Aunque a ciencia cierta no sabemos cuándo nos llegó a Ibiza la patata, tenemos noticias de ella en 1819, cuando el obispo González Abarca alecciona a los payeses: «No os ciñáis a la siembra de trigo y cebada que fallan por las pocas lluvias; os recomendamos suplir tales cultivos por el de la patata que aquí prueba excelentemente». Interesante apunte, porque si ya ‘probaba excelentemente’, era porque ya existían cultivos que pudo haber, incluso, a finales del s. XVIII. Son noticias que concuerdan con las que da el Archiduque en Las Antiguas Pitiusas cuando, tras sus visitas en 1867 y 1885 dice que, efectivamente, existen cerca de la ciudad y en Santa Eulària campos dedicados a la patata, pero sería a muy pequeña escala cuando, al darnos muy precisa noticia de las hectáreas dedicadas a los diferentes cultivos en cada municipio (pg 54 a 57) no menciona la patata y dedica, en cambio, una extensa parrafada a la batata, (pg. 64), «que los ibicencos llaman moniatos, un cultivo que se ha extendido rápidamente y del que se recogen entre 80.000 y 120.000 kilos, por lo que parece que dentro de 2 o 3 años la cosecha será tan abundante que se podrá prescindir de las importaciones. El moniato representa para los ibicencos un importante producto alimentario a partir de finales de otoño y, al propio tiempo, sirve de excelente forraje para los animales domésticos, en especial de los cerdos».
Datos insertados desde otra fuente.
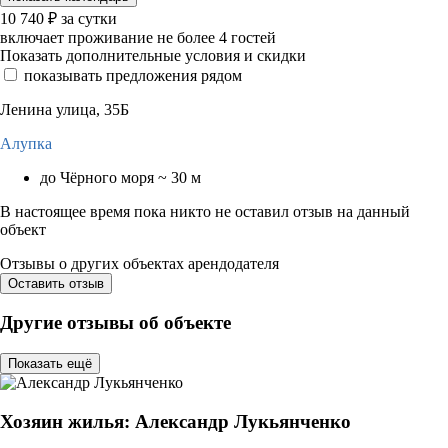
10 740
₽
за сутки
включает проживание не более 4 гостей
Показать дополнительные условия и скидки
показывать предложения рядом
Ленина улица, 35Б
Алупка
до Чёрного моря ~ 30 м
В настоящее время пока никто не оставил отзыв на данный
объект
Отзывы о других объектах арендодателя
Оставить отзыв
Другие отзывы об объекте
Показать ещё
Хозяин жилья: Александр Лукьянченко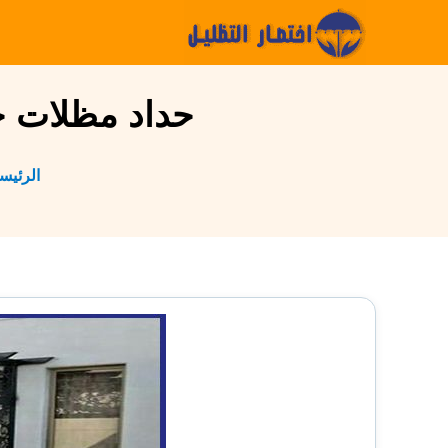
التجاوز
إلى
المحتوى
حداد مظلات جدة 0559926559 | حداد مظلات
الرئيس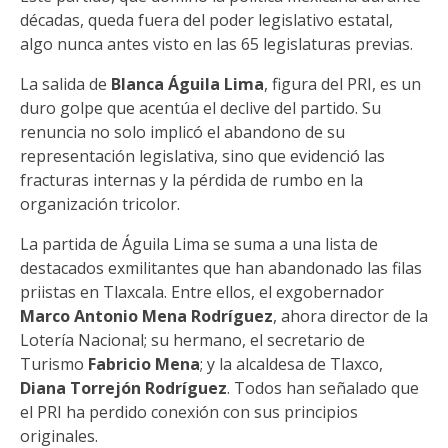
décadas, queda fuera del poder legislativo estatal,
algo nunca antes visto en las 65 legislaturas previas.
La salida de
Blanca Águila Lima
, figura del PRI, es un
duro golpe que acentúa el declive del partido. Su
renuncia no solo implicó el abandono de su
representación legislativa, sino que evidenció las
fracturas internas y la pérdida de rumbo en la
organización tricolor.
La partida de Águila Lima se suma a una lista de
destacados exmilitantes que han abandonado las filas
priistas en Tlaxcala. Entre ellos, el exgobernador
Marco Antonio Mena Rodríguez
, ahora director de la
Lotería Nacional; su hermano, el secretario de
Turismo
Fabricio Mena
; y la alcaldesa de Tlaxco,
Diana Torrejón Rodríguez
. Todos han señalado que
el PRI ha perdido conexión con sus principios
originales.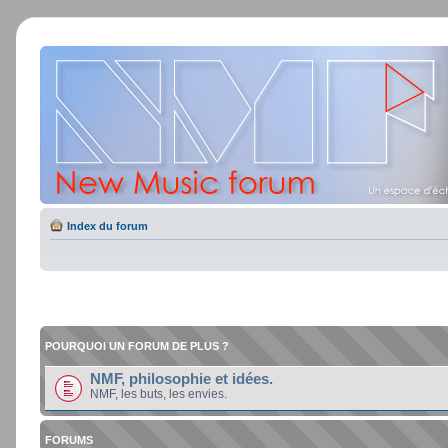
Index du forum
POURQUOI UN FORUM DE PLUS ?
NMF, philosophie et idées.
NMF, les buts, les envies.
FORUMS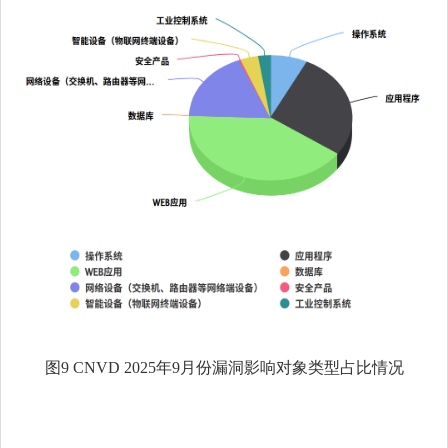
图
9 CNVD 2025
年
9
月份漏洞影响对象类型占比情况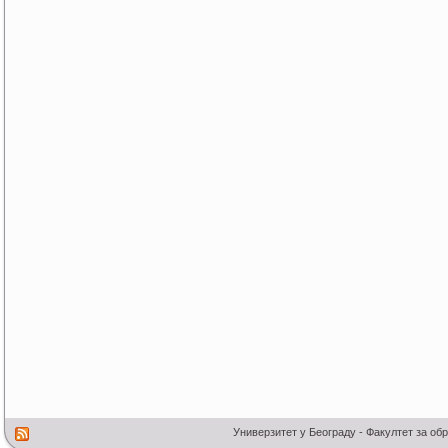
Универзитет у Београду - Факултет за об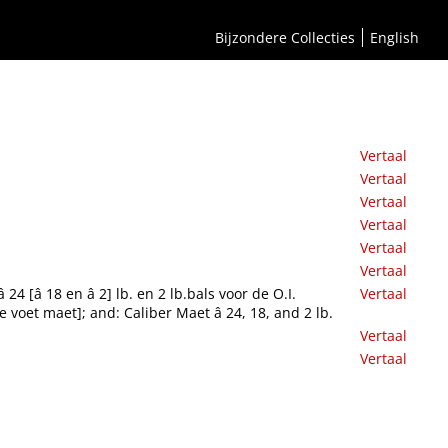
Bijzondere Collecties
English
Vertaal
Vertaal
Vertaal
Vertaal
Vertaal
Vertaal
24 [â 18 en â 2] lb. en 2 lb.bals voor de O.I.
Vertaal
dse voet maet]; and: Caliber Maet â 24, 18, and 2 lb.
Vertaal
Vertaal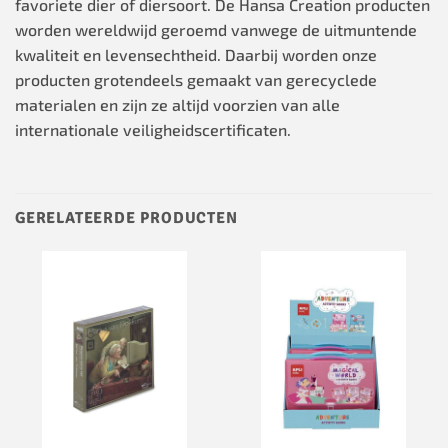
favoriete dier of diersoort. De Hansa Creation producten
worden wereldwijd geroemd vanwege de uitmuntende
kwaliteit en levensechtheid. Daarbij worden onze
producten grotendeels gemaakt van gerecyclede
materialen en zijn ze altijd voorzien van alle
internationale veiligheidscertificaten.
GERELATEERDE PRODUCTEN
Es evidente que las tornas cambiaron porque en el Diario de Ibiza de 9 de diciembre de 1897, pocos años después de la visita del Archiduque, B. Ramón Capmany habla de la riqueza y la importancia que supone el cultivo de la ‘patata roja’. ¿Fue el primero en darnos la denominación que ha hecho fortuna, patata vermella eivissenca? Y el 19 de abril de 1919, también en estos papeles, José Torres Colomar, vecino de Sant Jordi, se muestra cabreado porque algunos mandamases insulares ponen cortapisas a la exportación de la patata tardana que deja buenos excedentes: «No tienen razón quienes se oponen a la exportación de la patata de segunda cosecha (…) Antes de la Guerra sobraba y se exportaba en grandes cantidades. Y si toda se queda aquí, cuando sigue sobrando, lo único que se consigue es abaratarla en exceso, perjudicando a los agricultores».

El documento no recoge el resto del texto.